---------- Extracted data ----------
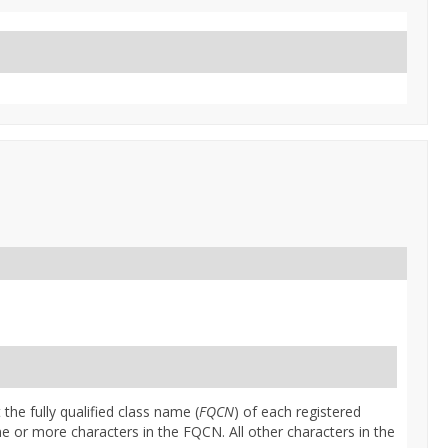
 the fully qualified class name (
FQCN
) of each registered
ne or more characters in the FQCN. All other characters in the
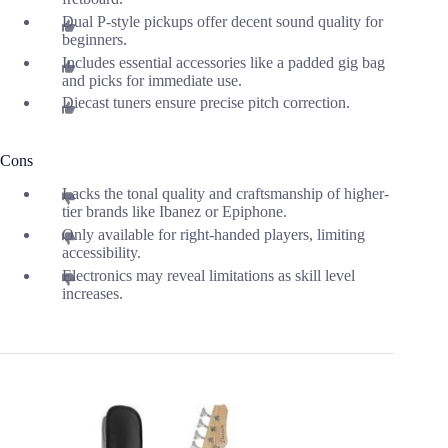
Dual P-style pickups offer decent sound quality for
beginners.
Includes essential accessories like a padded gig bag
and picks for immediate use.
Diecast tuners ensure precise pitch correction.
Cons
Lacks the tonal quality and craftsmanship of higher-
tier brands like Ibanez or Epiphone.
Only available for right-handed players, limiting
accessibility.
Electronics may reveal limitations as skill level
increases.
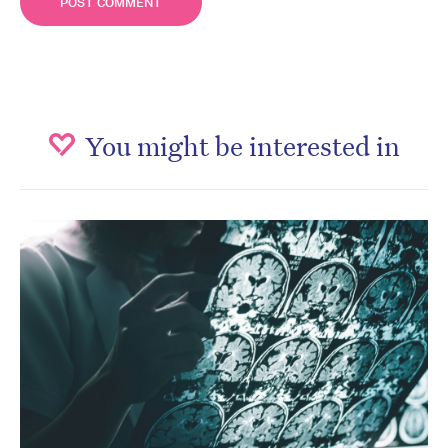
You might be interested in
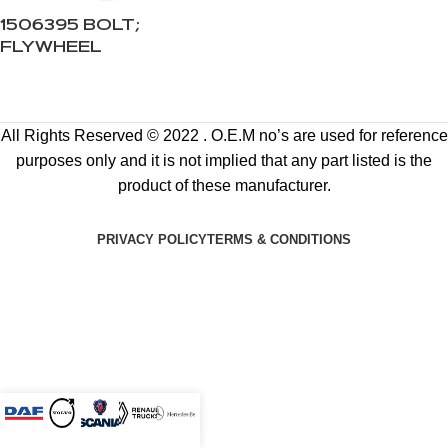
1506395 BOLT;
FLYWHEEL
All Rights Reserved © 2022 . O.E.M no’s are used for reference
purposes only and it is not implied that any part listed is the
product of these manufacturer.
PRIVACY POLICY
TERMS & CONDITIONS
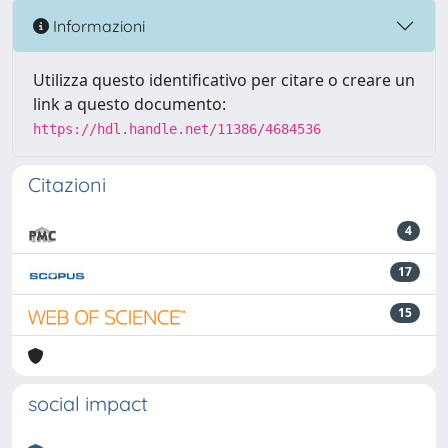
Informazioni
Utilizza questo identificativo per citare o creare un
link a questo documento:
https://hdl.handle.net/11386/4684536
Citazioni
4
17
15
social impact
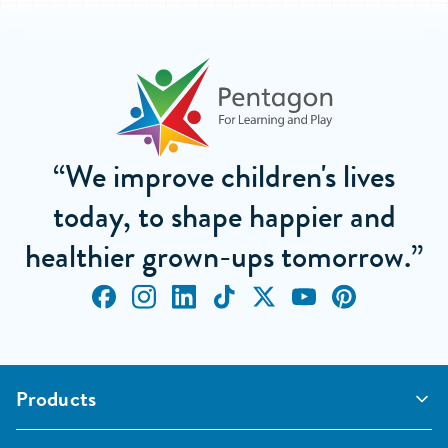
“We improve children's lives
today, to shape happier and
healthier grown-ups tomorrow.”
Products
Outdoor Classrooms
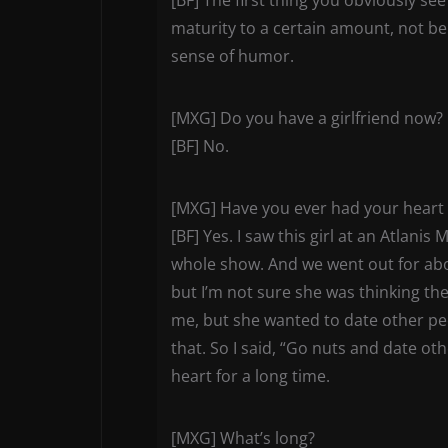
maturity to a certain amount, not bei
sense of humor.
[MXG] Do you have a girlfriend now?
[BF] No.
[MXG] Have you ever had your heart
[BF] Yes. I saw this girl at an Atlani
whole show. And we went out for abo
but I’m not sure she was thinking th
me, but she wanted to date other peop
that. So I said, “Go nuts and date ot
heart for a long time.
[MXG] What’s long?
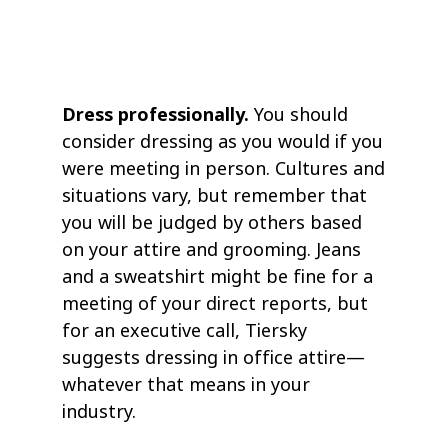
Dress professionally.
You should
consider dressing as you would if you
were meeting in person. Cultures and
situations vary, but remember that
you will be judged by others based
on your attire and grooming. Jeans
and a sweatshirt might be fine for a
meeting of your direct reports, but
for an executive call, Tiersky
suggests dressing in office attire—
whatever that means in your
industry.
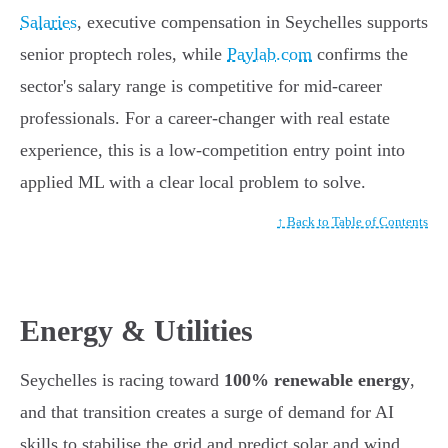
Salaries
, executive compensation in Seychelles supports
senior proptech roles, while
Paylab.com
confirms the
sector's salary range is competitive for mid-career
professionals. For a career-changer with real estate
experience, this is a low-competition entry point into
applied ML with a clear local problem to solve.
↑ Back to Table of Contents
Energy & Utilities
Seychelles is racing toward
100% renewable energy
,
and that transition creates a surge of demand for AI
skills to stabilise the grid and predict solar and wind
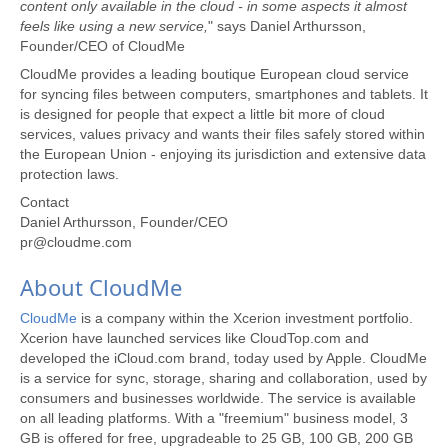
content only available in the cloud - in some aspects it almost
feels like using a new service,
" says Daniel Arthursson,
Founder/CEO of CloudMe
CloudMe provides a leading boutique European cloud service
for syncing files between computers, smartphones and tablets. It
is designed for people that expect a little bit more of cloud
services, values privacy and wants their files safely stored within
the European Union - enjoying its jurisdiction and extensive data
protection laws.
Contact
Daniel Arthursson, Founder/CEO
pr@cloudme.com
About CloudMe
CloudMe
is a company within the Xcerion investment portfolio.
Xcerion have launched services like CloudTop.com and
developed the iCloud.com brand, today used by Apple. CloudMe
is a service for sync, storage, sharing and collaboration, used by
consumers and businesses worldwide. The service is available
on all leading platforms. With a "freemium" business model, 3
GB is offered for free, upgradeable to 25 GB, 100 GB, 200 GB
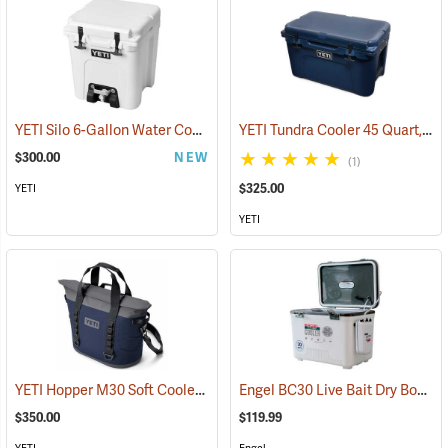
YETI Silo 6-Gallon Water Cooler
YETI Tundra Cooler 45 Quart, Navy
(31175)
$300.00
NEW
(1)
$325.00
YETI
YETI
YETI Hopper M30 Soft Cooler, Navy
Engel BC30 Live Bait Dry Box/Cooler, 30 Qt., White
(31019)
$350.00
$119.99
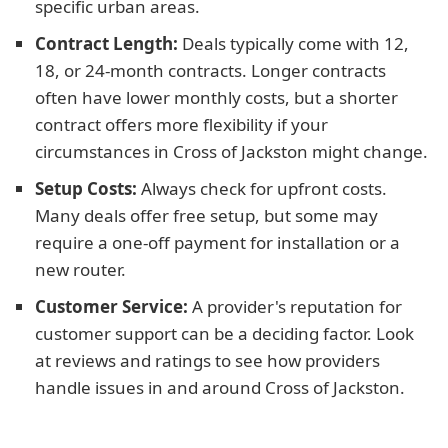
specific urban areas.
Contract Length:
Deals typically come with 12,
18, or 24-month contracts. Longer contracts
often have lower monthly costs, but a shorter
contract offers more flexibility if your
circumstances in Cross of Jackston might change.
Setup Costs:
Always check for upfront costs.
Many deals offer free setup, but some may
require a one-off payment for installation or a
new router.
Customer Service:
A provider's reputation for
customer support can be a deciding factor. Look
at reviews and ratings to see how providers
handle issues in and around Cross of Jackston.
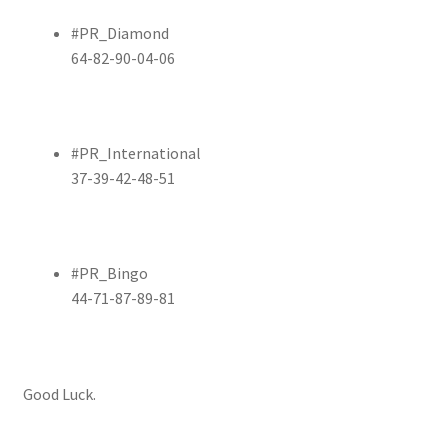
#PR_Diamond
64-82-90-04-06
#PR_International
37-39-42-48-51
#PR_Bingo
44-71-87-89-81
Good Luck.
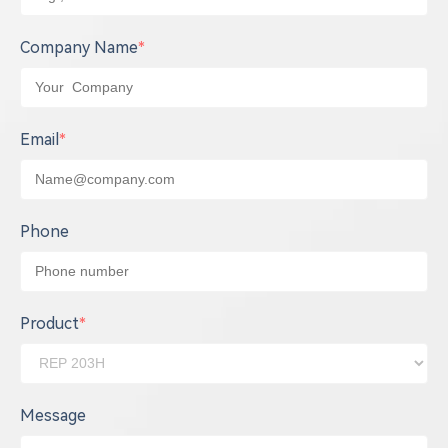
Company Name
*
Email
*
Phone
Product
*
Message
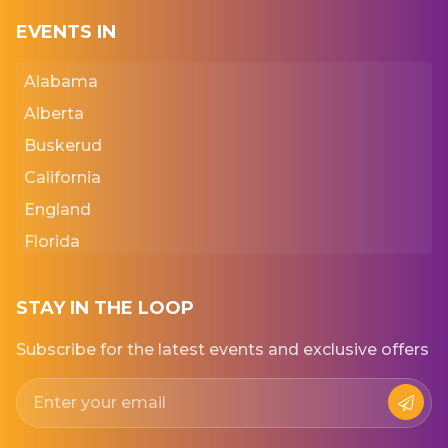
EVENTS IN
Alabama
Alberta
Buskerud
California
England
Florida
Georgia
Iowa
STAY IN THE LOOP
Kansas
Subscribe for the latest events and exclusive offers
New York
Normandie
Punjab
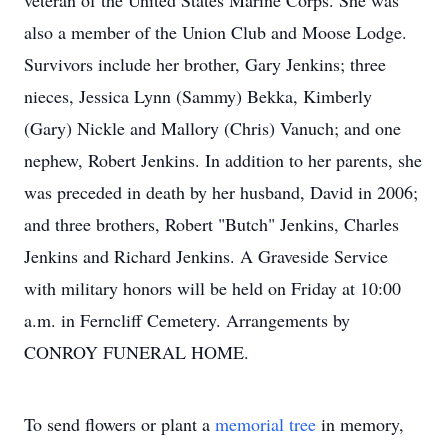
veteran of the United States Marine Corps. She was
also a member of the Union Club and Moose Lodge.
Survivors include her brother, Gary Jenkins; three
nieces, Jessica Lynn (Sammy) Bekka, Kimberly
(Gary) Nickle and Mallory (Chris) Vanuch; and one
nephew, Robert Jenkins. In addition to her parents, she
was preceded in death by her husband, David in 2006;
and three brothers, Robert "Butch" Jenkins, Charles
Jenkins and Richard Jenkins. A Graveside Service
with military honors will be held on Friday at 10:00
a.m. in Ferncliff Cemetery. Arrangements by
CONROY FUNERAL HOME.
To send flowers or plant a
memorial tree
in memory,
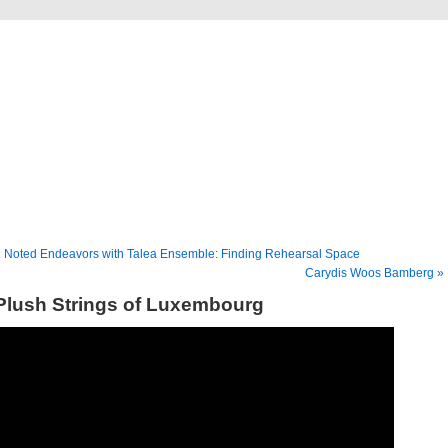
Musical America Blogs
 Noted Endeavors with Talea Ensemble: Finding Rehearsal Space
Carydis Woos Bamberg »
Plush Strings of Luxembourg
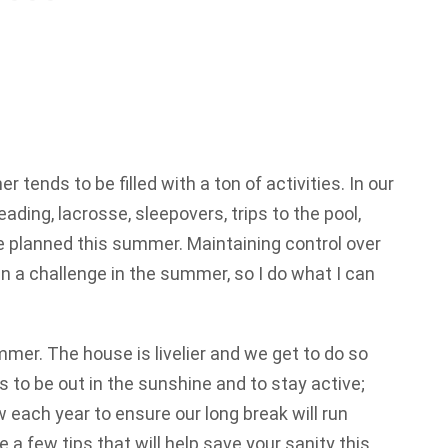
er tends to be filled with a ton of activities. In our
ading, lacrosse, sleepovers, trips to the pool,
ave planned this summer. Maintaining control over
n a challenge in the summer, so I do what I can
mer. The house is livelier and we get to do so
 to be out in the sunshine and to stay active;
w each year to ensure our long break will run
a few tips that will help save your sanity this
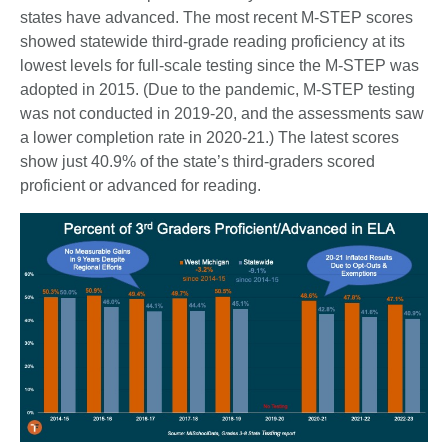
states have advanced. The most recent M-STEP scores
showed statewide third-grade reading proficiency at its
lowest levels for full-scale testing since the M-STEP was
adopted in 2015. (Due to the pandemic, M-STEP testing
was not conducted in 2019-20, and the assessments saw
a lower completion rate in 2020-21.) The latest scores
show just 40.9% of the state’s third-graders scored
proficient or advanced for reading.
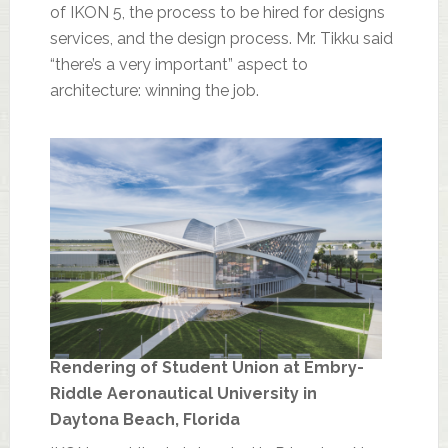
of IKON 5, the process to be hired for designs
services, and the design process. Mr. Tikku said
“there’s a very important” aspect to
architecture: winning the job.
Rendering of Student Union at Embry-
Riddle Aeronautical University in
Daytona Beach, Florida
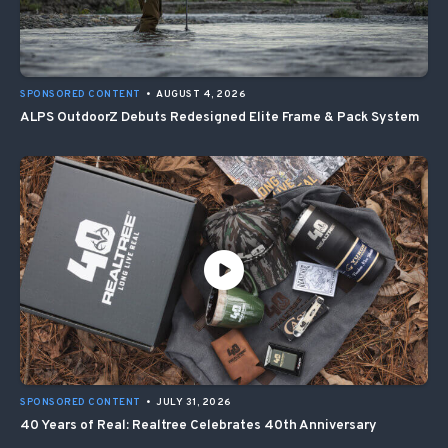
SPONSORED CONTENT
•
AUGUST 4, 2026
ALPS OutdoorZ Debuts Redesigned Elite Frame & Pack System
SPONSORED CONTENT
•
JULY 31, 2026
40 Years of Real: Realtree Celebrates 40th Anniversary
----------
Transcribe all of the records above character for character. Exclude the pictures.

• Exercise answer
 the fully qualified class name (
FQCN
) of each registered
ne or more characters in the FQCN. All other characters in the
Dual P-style pickups offer decent sound quality for
beginners.
Includes essential accessories like a padded gig bag
and picks for immediate use.
Diecast tuners ensure precise pitch correction.
Cons
Lacks the tonal quality and craftsmanship of higher-
tier brands like Ibanez or Epiphone.
Only available for right-handed players, limiting
accessibility.
Electronics may reveal limitations as skill level
increases.
You might be interested in
1506395 BOLT;
FLYWHEEL
All Rights Reserved © 2022 . O.E.M no’s are used for reference
purposes only and it is not implied that any part listed is the
product of these manufacturer.
PRIVACY POLICY
TERMS & CONDITIONS
Informazioni
Utilizza questo identificativo per citare o creare un
link a questo documento:
https://hdl.handle.net/11386/4684536
Citazioni
4
17
15
social impact
“We improve children's lives
today, to shape happier and
healthier grown-ups tomorrow.”
Products
Outdoor Classrooms
maturity to a certain amount, not bei
sense of humor.
[MXG] Do you have a girlfriend now?
[BF] No.
[MXG] Have you ever had your heart
[BF] Yes. I saw this girl at an Atlani
whole show. And we went out for abo
but I’m not sure she was thinking th
me, but she wanted to date other peop
that. So I said, “Go nuts and date ot
heart for a long time.
[MXG] What’s long?
Dress professionally.
You should
consider dressing as you would if you
were meeting in person. Cultures and
situations vary, but remember that
you will be judged by others based
on your attire and grooming. Jeans
and a sweatshirt might be fine for a
meeting of your direct reports, but
for an executive call, Tiersky
suggests dressing in office attire—
whatever that means in your
industry.
Salaries
, executive compensation in Seychelles supports
senior proptech roles, while
Paylab.com
confirms the
sector's salary range is competitive for mid-career
professionals. For a career-changer with real estate
experience, this is a low-competition entry point into
applied ML with a clear local problem to solve.
↑ Back to Table of Contents
Energy & Utilities
Seychelles is racing toward
100% renewable energy
,
and that transition creates a surge of demand for AI
skills to stabilise the grid and predict solar and wind
content only available in the cloud - in some aspects it almost
feels like using a new service,
" says Daniel Arthursson,
Founder/CEO of CloudMe
CloudMe provides a leading boutique European cloud service
for syncing files between computers, smartphones and tablets. It
is designed for people that expect a little bit more of cloud
services, values privacy and wants their files safely stored within
the European Union - enjoying its jurisdiction and extensive data
protection laws.
Contact
Daniel Arthursson, Founder/CEO
pr@cloudme.com
About CloudMe
CloudMe
is a company within the Xcerion investment portfolio.
Xcerion have launched services like CloudTop.com and
developed the iCloud.com brand, today used by Apple. CloudMe
is a service for sync, storage, sharing and collaboration, used by
consumers and businesses worldwide. The service is available
on all leading platforms. With a "freemium" business model, 3
GB is offered for free, upgradeable to 25 GB, 100 GB, 200 GB
YETI Silo 6-Gallon Water Cooler
YETI Tundra Cooler 45 Quart, Navy
(31175)
$300.00
NEW
(1)
$325.00
YETI
YETI
YETI Hopper M30 Soft Cooler, Navy
Engel BC30 Live Bait Dry Box/Cooler, 30 Qt., White
(31019)
$350.00
$119.99
specific urban areas.
Contract Length:
Deals typically come with 12,
18, or 24-month contracts. Longer contracts
often have lower monthly costs, but a shorter
contract offers more flexibility if your
circumstances in Cross of Jackston might change.
Setup Costs:
Always check for upfront costs.
Many deals offer free setup, but some may
require a one-off payment for installation or a
new router.
Customer Service:
A provider's reputation for
customer support can be a deciding factor. Look
at reviews and ratings to see how providers
handle issues in and around Cross of Jackston.
#PR_Diamond
64-82-90-04-06
#PR_International
37-39-42-48-51
#PR_Bingo
44-71-87-89-81
Good Luck.
Company Name
*
Email
*
Phone
Product
*
Message
EVENTS IN
Alabama
Alberta
Buskerud
California
England
Florida
Georgia
Iowa
STAY IN THE LOOP
Kansas
Subscribe for the latest events and exclusive offers
New York
Normandie
Punjab
veteran of the United States Marine Corps. She was
also a member of the Union Club and Moose Lodge.
Survivors include her brother, Gary Jenkins; three
nieces, Jessica Lynn (Sammy) Bekka, Kimberly
(Gary) Nickle and Mallory (Chris) Vanuch; and one
nephew, Robert Jenkins. In addition to her parents, she
was preceded in death by her husband, David in 2006;
and three brothers, Robert "Butch" Jenkins, Charles
Jenkins and Richard Jenkins. A Graveside Service
with military honors will be held on Friday at 10:00
a.m. in Ferncliff Cemetery. Arrangements by
CONROY FUNERAL HOME.
To send flowers or plant a
memorial tree
in memory,
Musical America Blogs
 Noted Endeavors with Talea Ensemble: Finding Rehearsal Space
Carydis Woos Bamberg »
Plush Strings of Luxembourg
er tends to be filled with a ton of activities. In our
ading, lacrosse, sleepovers, trips to the pool,
ave planned this summer. Maintaining control over
n a challenge in the summer, so I do what I can
mer. The house is livelier and we get to do so
 to be out in the sunshine and to stay active;
w each year to ensure our long break will run
a few tips that will help save your sanity this
states have advanced. The most recent M-STEP scores
showed statewide third-grade reading proficiency at its
lowest levels for full-scale testing since the M-STEP was
adopted in 2015. (Due to the pandemic, M-STEP testing
was not conducted in 2019-20, and the assessments saw
a lower completion rate in 2020-21.) The latest scores
show just 40.9% of the state’s third-graders scored
proficient or advanced for reading.
of IKON 5, the process to be hired for designs
services, and the design process. Mr. Tikku said
“there’s a very important” aspect to
architecture: winning the job.
Rendering of Student Union at Embry-
Riddle Aeronautical University in
Daytona Beach, Florida
SPONSORED CONTENT
•
AUGUST 4, 2026
ALPS OutdoorZ Debuts Redesigned Elite Frame & Pack System
SPONSORED CONTENT
•
JULY 31, 2026
40 Years of Real: Realtree Celebrates 40th Anniversary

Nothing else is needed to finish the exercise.